It took a little while but smartphones are at least as powerful as modern PCs now. High-end octa-core processors, more than 8GB of RAM, and flash storage will do that to a phone. Graphics performance is about the only area where phones lag behind computers, but a new partnership between Samsung and AMD could put paid to that problem. The short version? AMD’s Radeon graphics tech is coming to Samsung’s smartphones in the near future.
Samsung is licensing AMD’s RDNA graphics architecture for use in its own hardware. RDNA is a newly-announced tech designed to improve graphics processing without pushing up power requirements too much. Which is just what we want to see from a mobile graphics processor. As does Samsung, obviously, or it wouldn’t have signed on the dotted line. The partnership is for several years, though there’s no indication when we’ll see the first hardware from this new union.
Pixel-pushing party
AMD’s graphics tech already runs the majority of the games consoles on the planet. Nintendo’s Switch might be rocking Nvidia tech, but both the Xbox One and PlayStation 4 call on AMD’s graphics, and the company has spread its chips to other, lesser-known hardware as well. To say nothing of the company’s desktop and notebook computer range of graphics cards.

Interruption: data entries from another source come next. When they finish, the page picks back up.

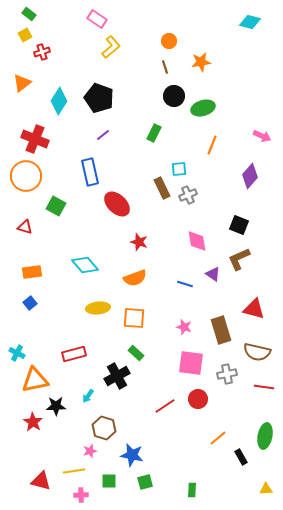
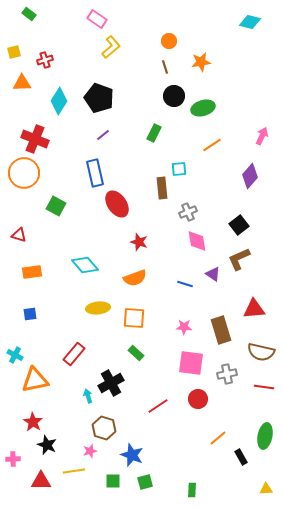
yellow square at (25, 35): moved 11 px left, 17 px down; rotated 16 degrees clockwise
red cross at (42, 52): moved 3 px right, 8 px down
orange triangle at (22, 83): rotated 36 degrees clockwise
pink arrow at (262, 136): rotated 90 degrees counterclockwise
orange line at (212, 145): rotated 36 degrees clockwise
blue rectangle at (90, 172): moved 5 px right, 1 px down
orange circle at (26, 176): moved 2 px left, 3 px up
brown rectangle at (162, 188): rotated 20 degrees clockwise
gray cross at (188, 195): moved 17 px down
red ellipse at (117, 204): rotated 12 degrees clockwise
black square at (239, 225): rotated 30 degrees clockwise
red triangle at (25, 227): moved 6 px left, 8 px down
blue square at (30, 303): moved 11 px down; rotated 32 degrees clockwise
red triangle at (254, 309): rotated 20 degrees counterclockwise
pink star at (184, 327): rotated 14 degrees counterclockwise
brown semicircle at (257, 352): moved 4 px right
cyan cross at (17, 353): moved 2 px left, 2 px down
red rectangle at (74, 354): rotated 35 degrees counterclockwise
black cross at (117, 376): moved 6 px left, 7 px down
cyan arrow at (88, 396): rotated 128 degrees clockwise
black star at (56, 406): moved 9 px left, 39 px down; rotated 24 degrees clockwise
red line at (165, 406): moved 7 px left
blue star at (132, 455): rotated 10 degrees clockwise
red triangle at (41, 481): rotated 15 degrees counterclockwise
green square at (109, 481): moved 4 px right
pink cross at (81, 495): moved 68 px left, 36 px up
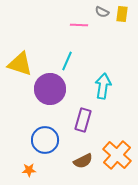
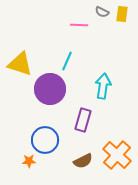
orange star: moved 9 px up
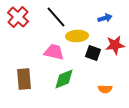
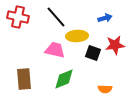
red cross: rotated 30 degrees counterclockwise
pink trapezoid: moved 1 px right, 2 px up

AMD CEO Dr. Lisa Su says, “Adoption of our Radeon graphics technologies across the PC, game console, cloud and HPC markets has grown significantly and we are thrilled to now partner with industry leader Samsung to accelerate graphics innovation in the mobile market. This strategic partnership will extend the reach of our high-performance Radeon graphics into the mobile market, significantly expanding the Radeon user base and development ecosystem.”
Translation? You’re very likely to encounter an AMD graphics processor at some point in your daily life. That was true before this announcement. It’s just a little more true now. And, since South Africa always gets the Exynos-fitted hardware, we’re going to get a chance to see how the graphics upgrade does. When it arrives, that is.